** DATA FOR REVIEW follows **
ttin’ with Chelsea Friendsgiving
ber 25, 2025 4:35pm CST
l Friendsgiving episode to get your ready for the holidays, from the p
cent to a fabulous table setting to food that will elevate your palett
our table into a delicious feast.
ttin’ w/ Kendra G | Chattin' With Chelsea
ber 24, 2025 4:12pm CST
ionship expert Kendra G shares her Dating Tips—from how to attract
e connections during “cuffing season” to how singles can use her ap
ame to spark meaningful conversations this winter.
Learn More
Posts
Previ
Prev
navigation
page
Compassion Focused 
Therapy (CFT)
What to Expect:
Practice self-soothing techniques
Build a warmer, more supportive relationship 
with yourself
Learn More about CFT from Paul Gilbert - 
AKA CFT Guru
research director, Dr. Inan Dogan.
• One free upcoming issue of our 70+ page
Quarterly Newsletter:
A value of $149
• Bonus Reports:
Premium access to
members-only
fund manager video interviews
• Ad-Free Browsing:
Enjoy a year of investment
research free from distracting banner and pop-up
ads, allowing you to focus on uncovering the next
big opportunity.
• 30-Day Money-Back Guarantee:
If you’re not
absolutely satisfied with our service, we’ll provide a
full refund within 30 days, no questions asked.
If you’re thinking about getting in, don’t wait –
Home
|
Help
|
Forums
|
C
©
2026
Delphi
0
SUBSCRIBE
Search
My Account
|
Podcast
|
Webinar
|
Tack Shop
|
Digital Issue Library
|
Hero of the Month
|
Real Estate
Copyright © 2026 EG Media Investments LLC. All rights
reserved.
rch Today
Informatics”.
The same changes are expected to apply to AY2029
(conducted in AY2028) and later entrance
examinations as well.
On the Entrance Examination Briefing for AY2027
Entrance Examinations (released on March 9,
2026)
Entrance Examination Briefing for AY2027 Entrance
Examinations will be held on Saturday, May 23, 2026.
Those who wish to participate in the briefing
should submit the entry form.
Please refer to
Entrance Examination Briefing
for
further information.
** End of DATA FOR REVIEW **
## INSTRUCTIONS TO FOLLOW
Copy each line of the records that contains the word "table".

## ANSWER SECTION
cent to a fabulous table setting to food that will elevate your palett
our table into a delicious feast.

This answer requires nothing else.